By Gia Kourlas
The glory of color guard is awesome: Teenagers of all shapes and sizes swirl flags and toss sabers and rifles into the air with nimble grace and wide-open hearts. Color guard performers cross the line between dancer and athlete, sustaining an American folk art that persists through passion. Now, in David Byrne, they have a cheerleader.
In “Contemporary Color,” a copresentation of Barclays Centerin Brooklyn and the Brooklyn Academy of Music, Mr. Byrne hasorganized collaborations among 10 elite color guard teams and recording artists, including St. Vincent, Nelly Furtado and Devonté Hynes. Between acts, the showcase, performed on Saturday at Barclays Center, included video clips making it clear that for many students, color guard is a way to find like-minded souls in what can be the most harrowing of American experiences: high school.
The idea to pair color guard with live music is an intriguing one, but the results don’t entirely click. One exception was the pairing of Somerville High School in New Jersey with Money Mark and Ad-Rock of the Beastie Boys whose music, not unlike that of a marching band, grew in power. But too much of the music was on the slow side, suffocating the routines and making it apparent that the earnestness of the performers clashed with the musicians who had difficulty shedding their personas. They may have been in bands in high school, but it didn’t feel as if they had ever been band geeks.

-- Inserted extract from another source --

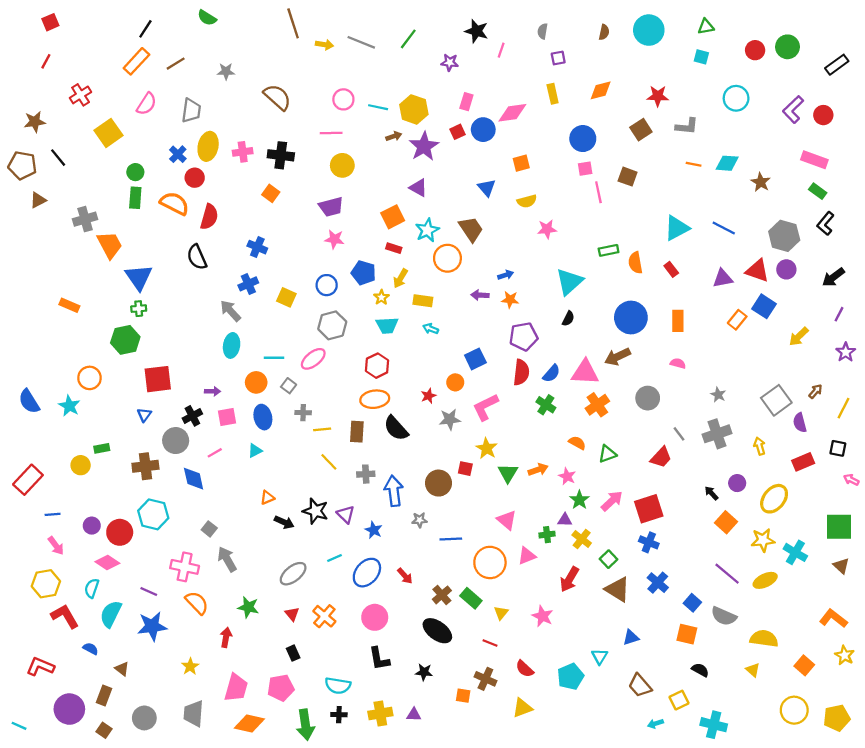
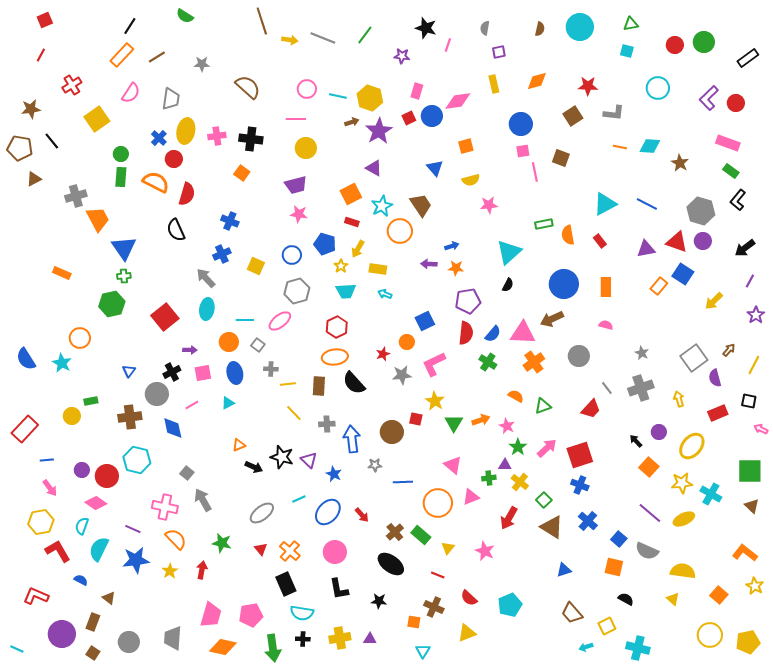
red square: (158, 379) -> (165, 317), moved, turned -32
black rectangle: (293, 653) -> (286, 584), moved, size x1.6
cyan triangle: (600, 656) -> (423, 651), moved
yellow star: (190, 667) -> (170, 571), moved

There were also perplexing storytelling numbers. The team Field of View, from West Chester, Pa., and St. Vincent collaborated on “Lunatic,” which was set in a mental hospital. The performers stumbled around, amid saber tosses, trying to look deranged. Mechanicsburg Area Senior High School, from Pennsylvania, and the singer-songwriter How to Dress Well presented “Every 40 Seconds,” a reference — as ropes and disappearing performers indicated — to child abduction. Social commentary is part of contemporary color guard, but these numbers were deflating for all the wrong reasons. What was the original music? Would it have made for a better fit?
Despite the unevenness, the program couldn’t suppress the team spirit, where emotional dancing is the norm and bent knees are forgiven. Through interviews, Ira Glass and Nico Muhly, in a collaboration with Alter Ego, from Trumbull, Conn., brought us into the minds of the performers by creating a soundtrack of their inner dialogue while they executed moves. (Mr. Glass used the same tactic in a production with the choreographer Monica Bill Barnes; it worked well then and now.)
Every rifle tossed high into the air is a leap of faith; every missed catch, a small heartbreak. When it comes together — flags waving like sails, a saber caught behind the back, the satisfying weight of a rifle as it lands solidly in the palms — the devotion makes sense.